* THE DATA:
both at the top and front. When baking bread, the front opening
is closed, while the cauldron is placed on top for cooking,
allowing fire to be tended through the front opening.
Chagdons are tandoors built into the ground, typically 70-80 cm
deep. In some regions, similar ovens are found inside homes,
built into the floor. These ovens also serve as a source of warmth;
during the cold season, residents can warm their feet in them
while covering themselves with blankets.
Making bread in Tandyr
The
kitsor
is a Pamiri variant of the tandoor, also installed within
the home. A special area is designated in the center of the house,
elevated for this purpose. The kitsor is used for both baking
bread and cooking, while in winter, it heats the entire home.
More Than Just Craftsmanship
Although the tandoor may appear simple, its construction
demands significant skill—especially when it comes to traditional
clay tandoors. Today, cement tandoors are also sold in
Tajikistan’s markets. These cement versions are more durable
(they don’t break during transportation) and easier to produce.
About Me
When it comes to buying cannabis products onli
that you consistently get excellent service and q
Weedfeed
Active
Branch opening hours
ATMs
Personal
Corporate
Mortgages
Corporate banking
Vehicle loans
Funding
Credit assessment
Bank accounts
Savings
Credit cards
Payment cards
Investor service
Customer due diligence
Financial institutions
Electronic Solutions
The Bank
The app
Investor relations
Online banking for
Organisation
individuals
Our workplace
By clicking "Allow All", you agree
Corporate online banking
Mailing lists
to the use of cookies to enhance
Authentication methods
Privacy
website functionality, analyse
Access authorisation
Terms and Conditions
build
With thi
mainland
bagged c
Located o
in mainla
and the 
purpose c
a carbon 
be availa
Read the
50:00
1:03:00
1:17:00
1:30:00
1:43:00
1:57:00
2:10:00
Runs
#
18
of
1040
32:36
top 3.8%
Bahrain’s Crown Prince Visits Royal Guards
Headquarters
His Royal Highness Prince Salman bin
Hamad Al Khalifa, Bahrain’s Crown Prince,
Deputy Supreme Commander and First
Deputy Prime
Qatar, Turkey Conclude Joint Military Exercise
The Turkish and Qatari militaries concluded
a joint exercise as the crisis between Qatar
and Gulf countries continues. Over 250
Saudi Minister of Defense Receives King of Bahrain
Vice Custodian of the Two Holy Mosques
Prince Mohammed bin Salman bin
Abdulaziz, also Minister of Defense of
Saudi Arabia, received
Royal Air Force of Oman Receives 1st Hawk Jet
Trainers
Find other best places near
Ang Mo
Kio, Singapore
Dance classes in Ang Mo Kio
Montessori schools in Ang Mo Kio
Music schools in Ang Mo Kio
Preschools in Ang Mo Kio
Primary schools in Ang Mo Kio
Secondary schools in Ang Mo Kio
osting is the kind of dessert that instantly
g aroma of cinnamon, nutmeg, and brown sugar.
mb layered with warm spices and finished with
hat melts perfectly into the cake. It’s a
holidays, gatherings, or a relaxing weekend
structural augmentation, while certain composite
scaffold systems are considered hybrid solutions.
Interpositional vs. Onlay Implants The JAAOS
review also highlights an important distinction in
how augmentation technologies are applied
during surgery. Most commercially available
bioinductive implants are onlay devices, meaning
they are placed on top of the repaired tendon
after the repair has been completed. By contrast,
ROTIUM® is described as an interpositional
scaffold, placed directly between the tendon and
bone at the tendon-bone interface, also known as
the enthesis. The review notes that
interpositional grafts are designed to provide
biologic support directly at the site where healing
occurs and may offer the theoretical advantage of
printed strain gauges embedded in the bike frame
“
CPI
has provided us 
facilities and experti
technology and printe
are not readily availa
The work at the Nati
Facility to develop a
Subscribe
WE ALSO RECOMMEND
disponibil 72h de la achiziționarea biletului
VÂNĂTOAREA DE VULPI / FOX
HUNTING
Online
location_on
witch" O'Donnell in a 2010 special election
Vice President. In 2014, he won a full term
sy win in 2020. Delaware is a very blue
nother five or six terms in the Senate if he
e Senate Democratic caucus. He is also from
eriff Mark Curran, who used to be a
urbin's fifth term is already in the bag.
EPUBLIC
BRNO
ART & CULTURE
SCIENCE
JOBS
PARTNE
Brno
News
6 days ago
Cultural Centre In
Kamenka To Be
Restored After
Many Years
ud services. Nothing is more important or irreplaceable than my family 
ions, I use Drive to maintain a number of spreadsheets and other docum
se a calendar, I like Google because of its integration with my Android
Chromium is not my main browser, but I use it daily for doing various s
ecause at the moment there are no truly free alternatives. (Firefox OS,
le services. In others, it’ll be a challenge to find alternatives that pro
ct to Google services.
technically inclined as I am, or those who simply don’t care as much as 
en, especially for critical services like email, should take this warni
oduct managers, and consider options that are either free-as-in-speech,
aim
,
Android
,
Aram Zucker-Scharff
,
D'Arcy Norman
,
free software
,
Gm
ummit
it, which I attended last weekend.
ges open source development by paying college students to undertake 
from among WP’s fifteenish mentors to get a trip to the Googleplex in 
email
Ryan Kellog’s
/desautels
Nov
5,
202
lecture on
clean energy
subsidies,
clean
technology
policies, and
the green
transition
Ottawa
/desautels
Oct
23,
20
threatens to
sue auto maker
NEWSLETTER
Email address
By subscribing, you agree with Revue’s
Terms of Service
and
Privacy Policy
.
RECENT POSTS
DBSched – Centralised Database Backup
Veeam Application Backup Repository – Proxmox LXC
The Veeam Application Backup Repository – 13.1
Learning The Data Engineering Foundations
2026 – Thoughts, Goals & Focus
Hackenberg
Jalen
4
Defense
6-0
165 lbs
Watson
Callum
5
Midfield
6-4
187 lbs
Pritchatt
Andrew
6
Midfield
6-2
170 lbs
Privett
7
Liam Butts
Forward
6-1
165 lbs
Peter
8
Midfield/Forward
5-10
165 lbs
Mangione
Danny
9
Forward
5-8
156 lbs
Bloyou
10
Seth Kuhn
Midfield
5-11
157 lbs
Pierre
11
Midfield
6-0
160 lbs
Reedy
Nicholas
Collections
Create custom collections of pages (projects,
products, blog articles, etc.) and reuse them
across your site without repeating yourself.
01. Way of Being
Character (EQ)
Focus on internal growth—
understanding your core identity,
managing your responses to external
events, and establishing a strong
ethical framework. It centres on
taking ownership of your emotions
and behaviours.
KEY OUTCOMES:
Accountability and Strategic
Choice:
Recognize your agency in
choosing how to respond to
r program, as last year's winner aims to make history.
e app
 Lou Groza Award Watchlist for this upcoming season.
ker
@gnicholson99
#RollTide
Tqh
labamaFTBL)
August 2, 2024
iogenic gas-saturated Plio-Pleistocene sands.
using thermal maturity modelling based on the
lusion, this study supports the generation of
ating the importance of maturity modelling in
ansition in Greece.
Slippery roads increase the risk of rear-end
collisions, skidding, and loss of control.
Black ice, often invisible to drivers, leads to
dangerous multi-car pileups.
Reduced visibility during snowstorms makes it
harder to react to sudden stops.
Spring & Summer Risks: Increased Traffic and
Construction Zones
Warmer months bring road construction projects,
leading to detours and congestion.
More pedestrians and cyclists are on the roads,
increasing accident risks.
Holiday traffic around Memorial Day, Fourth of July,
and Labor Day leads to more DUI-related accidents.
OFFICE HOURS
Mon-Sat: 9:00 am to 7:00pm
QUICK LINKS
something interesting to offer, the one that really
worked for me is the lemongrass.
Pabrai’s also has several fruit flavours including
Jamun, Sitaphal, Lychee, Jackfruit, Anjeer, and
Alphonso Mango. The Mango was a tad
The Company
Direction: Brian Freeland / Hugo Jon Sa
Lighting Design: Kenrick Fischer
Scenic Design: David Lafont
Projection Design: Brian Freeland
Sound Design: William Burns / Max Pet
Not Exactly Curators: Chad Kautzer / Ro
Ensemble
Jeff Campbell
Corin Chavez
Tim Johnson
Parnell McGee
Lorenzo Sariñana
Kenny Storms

* TASK TO CARRY OUT: Copy down the complete data exactly as supplied.

* OUTPUT OF THE TASK:
both at the top and front. When baking bread, the front opening
is closed, while the cauldron is placed on top for cooking,
allowing fire to be tended through the front opening.
Chagdons are tandoors built into the ground, typically 70-80 cm
deep. In some regions, similar ovens are found inside homes,
built into the floor. These ovens also serve as a source of warmth;
during the cold season, residents can warm their feet in them
while covering themselves with blankets.
Making bread in Tandyr
The
kitsor
is a Pamiri variant of the tandoor, also installed within
the home. A special area is designated in the center of the house,
elevated for this purpose. The kitsor is used for both baking
bread and cooking, while in winter, it heats the entire home.
More Than Just Craftsmanship
Although the tandoor may appear simple, its construction
demands significant skill—especially when it comes to traditional
clay tandoors. Today, cement tandoors are also sold in
Tajikistan’s markets. These cement versions are more durable
(they don’t break during transportation) and easier to produce.
About Me
When it comes to buying cannabis products onli
that you consistently get excellent service and q
Weedfeed
Active
Branch opening hours
ATMs
Personal
Corporate
Mortgages
Corporate banking
Vehicle loans
Funding
Credit assessment
Bank accounts
Savings
Credit cards
Payment cards
Investor service
Customer due diligence
Financial institutions
Electronic Solutions
The Bank
The app
Investor relations
Online banking for
Organisation
individuals
Our workplace
By clicking "Allow All", you agree
Corporate online banking
Mailing lists
to the use of cookies to enhance
Authentication methods
Privacy
website functionality, analyse
Access authorisation
Terms and Conditions
build
With thi
mainland
bagged c
Located o
in mainla
and the 
purpose c
a carbon 
be availa
Read the
50:00
1:03:00
1:17:00
1:30:00
1:43:00
1:57:00
2:10:00
Runs
#
18
of
1040
32:36
top 3.8%
Bahrain’s Crown Prince Visits Royal Guards
Headquarters
His Royal Highness Prince Salman bin
Hamad Al Khalifa, Bahrain’s Crown Prince,
Deputy Supreme Commander and First
Deputy Prime
Qatar, Turkey Conclude Joint Military Exercise
The Turkish and Qatari militaries concluded
a joint exercise as the crisis between Qatar
and Gulf countries continues. Over 250
Saudi Minister of Defense Receives King of Bahrain
Vice Custodian of the Two Holy Mosques
Prince Mohammed bin Salman bin
Abdulaziz, also Minister of Defense of
Saudi Arabia, received
Royal Air Force of Oman Receives 1st Hawk Jet
Trainers
Find other best places near
Ang Mo
Kio, Singapore
Dance classes in Ang Mo Kio
Montessori schools in Ang Mo Kio
Music schools in Ang Mo Kio
Preschools in Ang Mo Kio
Primary schools in Ang Mo Kio
Secondary schools in Ang Mo Kio
osting is the kind of dessert that instantly
g aroma of cinnamon, nutmeg, and brown sugar.
mb layered with warm spices and finished with
hat melts perfectly into the cake. It’s a
holidays, gatherings, or a relaxing weekend
structural augmentation, while certain composite
scaffold systems are considered hybrid solutions.
Interpositional vs. Onlay Implants The JAAOS
review also highlights an important distinction in
how augmentation technologies are applied
during surgery. Most commercially available
bioinductive implants are onlay devices, meaning
they are placed on top of the repaired tendon
after the repair has been completed. By contrast,
ROTIUM® is described as an interpositional
scaffold, placed directly between the tendon and
bone at the tendon-bone interface, also known as
the enthesis. The review notes that
interpositional grafts are designed to provide
biologic support directly at the site where healing
occurs and may offer the theoretical advantage of
printed strain gauges embedded in the bike frame
“
CPI
has provided us 
facilities and experti
technology and printe
are not readily availa
The work at the Nati
Facility to develop a
Subscribe
WE ALSO RECOMMEND
disponibil 72h de la achiziționarea biletului
VÂNĂTOAREA DE VULPI / FOX
HUNTING
Online
location_on
witch" O'Donnell in a 2010 special election
Vice President. In 2014, he won a full term
sy win in 2020. Delaware is a very blue
nother five or six terms in the Senate if he
e Senate Democratic caucus. He is also from
eriff Mark Curran, who used to be a
urbin's fifth term is already in the bag.
EPUBLIC
BRNO
ART & CULTURE
SCIENCE
JOBS
PARTNE
Brno
News
6 days ago
Cultural Centre In
Kamenka To Be
Restored After
Many Years
ud services. Nothing is more important or irreplaceable than my family 
ions, I use Drive to maintain a number of spreadsheets and other docum
se a calendar, I like Google because of its integration with my Android
Chromium is not my main browser, but I use it daily for doing various s
ecause at the moment there are no truly free alternatives. (Firefox OS,
le services. In others, it’ll be a challenge to find alternatives that pro
ct to Google services.
technically inclined as I am, or those who simply don’t care as much as 
en, especially for critical services like email, should take this warni
oduct managers, and consider options that are either free-as-in-speech,
aim
,
Android
,
Aram Zucker-Scharff
,
D'Arcy Norman
,
free software
,
Gm
ummit
it, which I attended last weekend.
ges open source development by paying college students to undertake 
from among WP’s fifteenish mentors to get a trip to the Googleplex in 
email
Ryan Kellog’s
/desautels
Nov
5,
202
lecture on
clean energy
subsidies,
clean
technology
policies, and
the green
transition
Ottawa
/desautels
Oct
23,
20
threatens to
sue auto maker
NEWSLETTER
Email address
By subscribing, you agree with Revue’s
Terms of Service
and
Privacy Policy
.
RECENT POSTS
DBSched – Centralised Database Backup
Veeam Application Backup Repository – Proxmox LXC
The Veeam Application Backup Repository – 13.1
Learning The Data Engineering Foundations
2026 – Thoughts, Goals & Focus
Hackenberg
Jalen
4
Defense
6-0
165 lbs
Watson
Callum
5
Midfield
6-4
187 lbs
Pritchatt
Andrew
6
Midfield
6-2
170 lbs
Privett
7
Liam Butts
Forward
6-1
165 lbs
Peter
8
Midfield/Forward
5-10
165 lbs
Mangione
Danny
9
Forward
5-8
156 lbs
Bloyou
10
Seth Kuhn
Midfield
5-11
157 lbs
Pierre
11
Midfield
6-0
160 lbs
Reedy
Nicholas
Collections
Create custom collections of pages (projects,
products, blog articles, etc.) and reuse them
across your site without repeating yourself.
01. Way of Being
Character (EQ)
Focus on internal growth—
understanding your core identity,
managing your responses to external
events, and establishing a strong
ethical framework. It centres on
taking ownership of your emotions
and behaviours.
KEY OUTCOMES:
Accountability and Strategic
Choice:
Recognize your agency in
choosing how to respond to
r program, as last year's winner aims to make history.
e app
 Lou Groza Award Watchlist for this upcoming season.
ker
@gnicholson99
#RollTide
Tqh
labamaFTBL)
August 2, 2024
iogenic gas-saturated Plio-Pleistocene sands.
using thermal maturity modelling based on the
lusion, this study supports the generation of
ating the importance of maturity modelling in
ansition in Greece.
Slippery roads increase the risk of rear-end
collisions, skidding, and loss of control.
Black ice, often invisible to drivers, leads to
dangerous multi-car pileups.
Reduced visibility during snowstorms makes it
harder to react to sudden stops.
Spring & Summer Risks: Increased Traffic and
Construction Zones
Warmer months bring road construction projects,
leading to detours and congestion.
More pedestrians and cyclists are on the roads,
increasing accident risks.
Holiday traffic around Memorial Day, Fourth of July,
and Labor Day leads to more DUI-related accidents.
OFFICE HOURS
Mon-Sat: 9:00 am to 7:00pm
QUICK LINKS
something interesting to offer, the one that really
worked for me is the lemongrass.
Pabrai’s also has several fruit flavours including
Jamun, Sitaphal, Lychee, Jackfruit, Anjeer, and
Alphonso Mango. The Mango was a tad
The Company
Direction: Brian Freeland / Hugo Jon Sa
Lighting Design: Kenrick Fischer
Scenic Design: David Lafont
Projection Design: Brian Freeland
Sound Design: William Burns / Max Pet
Not Exactly Curators: Chad Kautzer / Ro
Ensemble
Jeff Campbell
Corin Chavez
Tim Johnson
Parnell McGee
Lorenzo Sariñana
Kenny Storms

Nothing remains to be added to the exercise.